I have been working with organisations for years, but I am only one person, and there is a LOT of work that needs to be done to fix the world, and our workplaces. I hope this easy to read, affordable, guide will be a valuable tool that can help those who read it start making immediate changes to the spaces around them.”
Rivera’s work offers very clear guidance on where the typical barriers are for neurodivergent employees and helps guide practical steps to reduce these. It is an excellent ‘how to manual’ based on lived experience and professional competence. This is the work that will increase participation, and lead to a more systemically inclusive workplace. Training opens the door, but internal activists and gatekeepers will usher through a more representative workforce.
Intersectionality Equals Maturity
With the movement from legal compliance to systemic change underway, there is a second trend at work in the neurodiversity space – intersectionality. Rivera honours their intersectional experience of marginalisation in the book, of neurodivergence and being a non-binary gender. They share personal stories and signpost allies / change agents towards considering EDI more broadly, as part of their mission to develop neuroinclusivity.
“Human sexuality, human attraction, is a spectrum; just like autism, neurodiversity, and gender are spectrums. These are each separate spectrums that may overlap, on their own continuum. Being neurodivergent and LGBTQIA+ is a common intersection. If it were a venn-diagram it would be two huge circles, with very large overlap in the middle.
Intersectionality is defined by Dictionary.com as: “the interconnected nature of social categorisations such as race, class, and gender as they apply to a given individual or group, regarded as creating overlapping and interdependent systems of discrimination or disadvantage.
Creating true inclusion means creating an environment where everyone feels safe and supported, and is able to show up as their best and most authentic self, because of the support and understanding they receive (or can reasonably expect to receive) from the people around them. Every person in the world has weights that they have to carry with them that can slow us down in life, making it more difficult for us to overcome obstacles and reach our life goals.
Because of this common intersection, it is impossible to be truly inclusive without taking this, and other ways people can be marginalised, into consideration.”
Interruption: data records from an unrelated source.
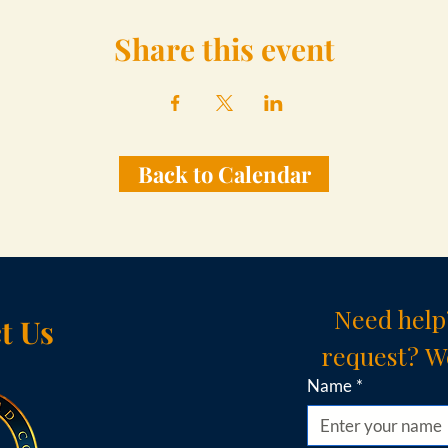
Share this event
Back to Calendar
Need help
t Us
request? We
Name
*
Kimberlé Crenshaw’s ground-breaking work highlighted the invisibility of identities within identities, when these are treated as separate issues. We are previously seen the neurodiversity space critiqued for being unduly white, male, cis-gendered and heterosexually dominated, and even limited to one or two key industries – notably technology and defence. We have also previously seen race, gender, sexuality, disability dealt with separately by corporates, in individual projects and pushes. But as we approach 2023 no reasonable neurodiversity-affirming program remains blinkered to the inequities within, and no reasonable EDI department is failing to understand the need for blended, person-centred approaches to compound adverse impact. An intersectional approach to Neurodiversity is a sign of maturity within the field, an indication that the movement has developed reflexivity – the ability to ponder its own failings and respond positively. Rivera is a forerunner here, showing the trend that we expect to see growing, of dynamic, widely inclusive HR, which transforms increased awareness into action and practical steps.
It is either all of us, or it is not inclusion, is it?